Differential regulation of glomerular gelatinase B (MMP-9) and tissue inhibitor of metalloproteinase-1 (TIMP-1) in obese Zucker rats.

The obese Zucker rat represents a model of obesity combined with insulin resistance and hyperlipidaemia, which over a period of several months develops spontaneous glomerulosclerosis. The present study addressed the question as to whether glomerular sclerosis was associated with alterations in the degradation of matrix components.
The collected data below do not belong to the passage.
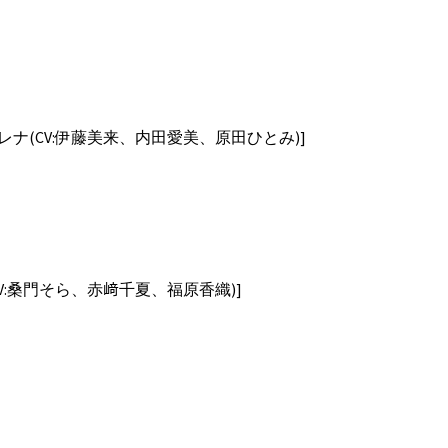
(CV:伊藤美来、内田愛美、原田ひとみ)]
:桑門そら、赤﨑千夏、福原香織)]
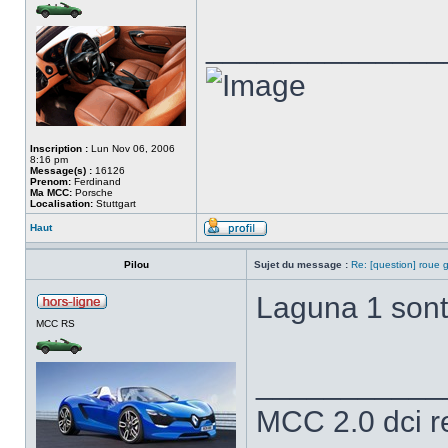
______________
Inscription :
Lun Nov 06, 2006
8:16 pm
Message(s) :
16126
Prenom:
Ferdinand
Ma MCC:
Porsche
Localisation:
Stuttgart
Haut
Pilou
Sujet du message :
Re: [question] roue g
Laguna 1 son
MCC RS
___________
MCC 2.0 dci 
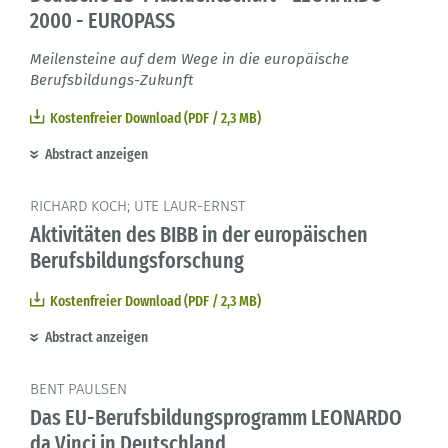
2000 - EUROPASS
Meilensteine auf dem Wege in die europäische
Berufsbildungs-Zukunft
Kostenfreier Download (PDF / 2,3 MB)
Abstract anzeigen
RICHARD KOCH; UTE LAUR-ERNST
Aktivitäten des BIBB in der europäischen
Berufsbildungsforschung
Kostenfreier Download (PDF / 2,3 MB)
Abstract anzeigen
BENT PAULSEN
Das EU-Berufsbildungsprogramm LEONARDO
da Vinci in Deutschland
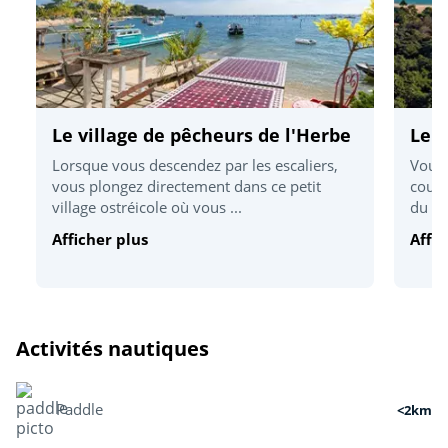
Le village de pêcheurs de l'Herbe
Le c
Lorsque vous descendez par les escaliers,
Vous 
vous plongez directement dans ce petit
coupe
village ostréicole où vous ...
du cé
Afficher plus
Affic
Activités nautiques
Paddle
<2km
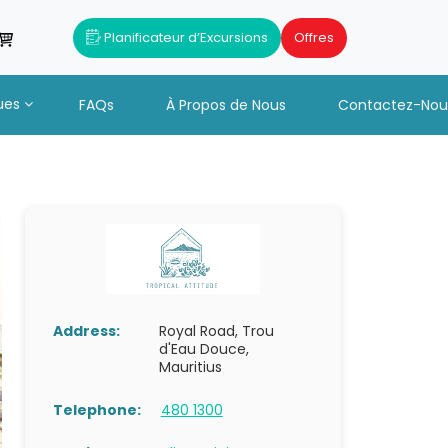
Planificateur d’Excursions
Offres
ues
FAQs
À Propos de Nous
Contactez-Nou
Address:
Royal Road, Trou
d'Eau Douce,
Mauritius
Telephone:
480 1300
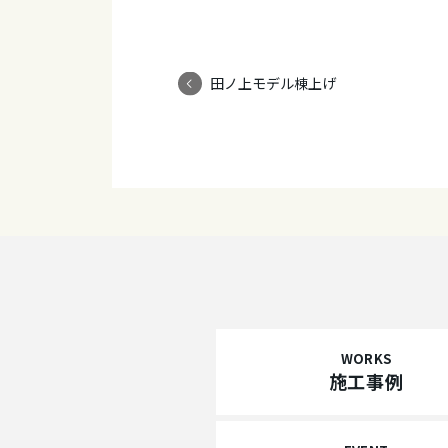
田ノ上モデル棟上げ
WORKS
施工事例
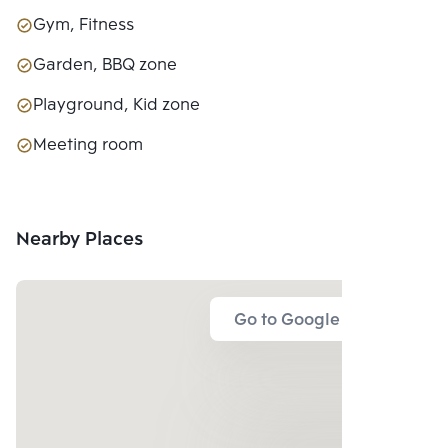
Gym, Fitness
Garden, BBQ zone
Playground, Kid zone
Meeting room
Nearby Places
Go to Google Map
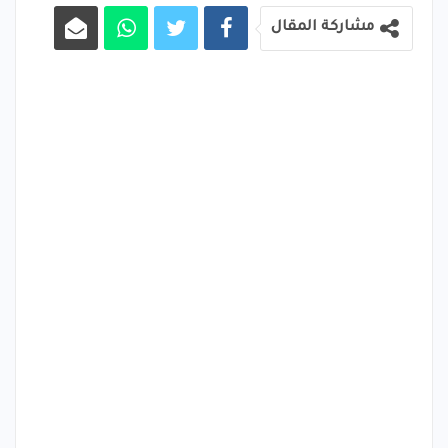
مشاركة المقال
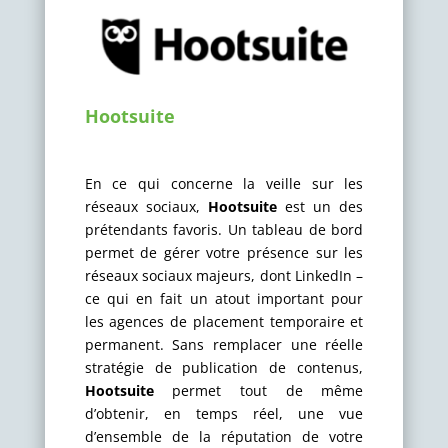
Hootsuite
En ce qui concerne la veille sur les
réseaux sociaux,
Hootsuite
est un des
prétendants favoris. Un tableau de bord
permet de gérer votre présence sur les
réseaux sociaux majeurs, dont LinkedIn –
ce qui en fait un atout important pour
les agences de placement temporaire et
permanent. Sans remplacer une réelle
stratégie de publication de contenus,
Hootsuite
permet tout de même
d’obtenir, en temps réel, une vue
d’ensemble de la réputation de votre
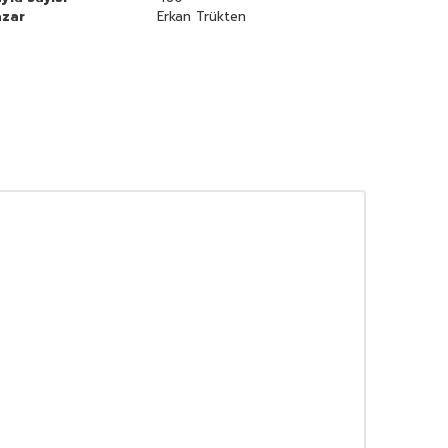
azar
Erkan Trükten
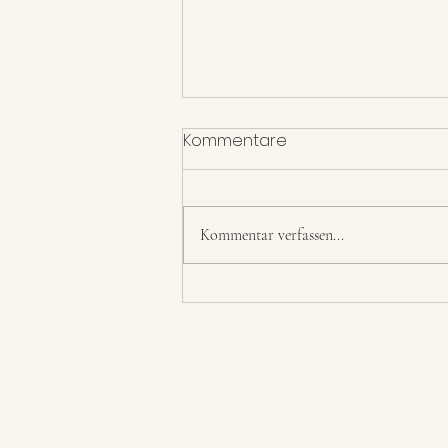
Kommentare
Kommentar verfassen...
Kartoffel Boote /
vegetarisch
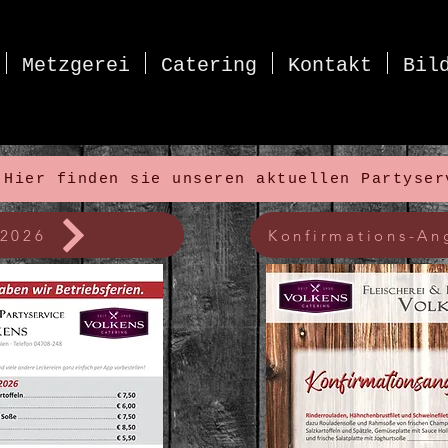
Metzgerei
Catering
Kontakt
Bil
 Hier finden sie unseren aktuellen Partyser
 2026
Konfirmations-An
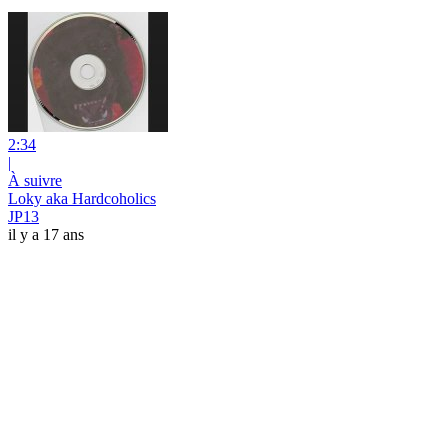
2:34
|
À suivre
Loky aka Hardcoholics
JP13
il y a 17 ans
In the early phase (up to 6 months) glomeruli from obese rats displayed increased total collagen content (+64%) and decreased gelatinolytic activity (-34%) as compared to lean control animals. This decline in glomerular gelatinolytic activity was due to a reduction in gelatinase B [matrix metalloproteinase (MMP)-9]. Glomerular MMP-9 mRNA was reduced 4.6 +/- 0.6-fold (n = 3; p < 0.05), MMP-9 protein was not detectable by Western blotting and MMP-9 activity was considerably suppressed in gelatin zymograms. MMP-2, in terms of mRNA expression and activity, was unchanged. Tissue inhibitor of metalloproteinases (TIMP)-1 mRNA expression, TIMP-1 protein (immunohistochemistry) and TIMP-1 activity (reverse zymography) were enhanced in glomeruli from obese rats, while TIMP-2 mRNA remained unchanged. Moreover, mRNA for the alpha 1 IV collagen chain was 2.1 +/- 0.8-fold higher in glomeruli isolated from obese animals (n = 3; p < 0.05). These findings indicate that matrix expansion in glomeruli from obese Zucker rats is due to both enhanced synthesis of matrix components as well as reduced degradation by matrix metalloproteinases. Apparently the latter effect is based on a reduction in MMP-9 and up-regulation of its inhibitor TIMP-1.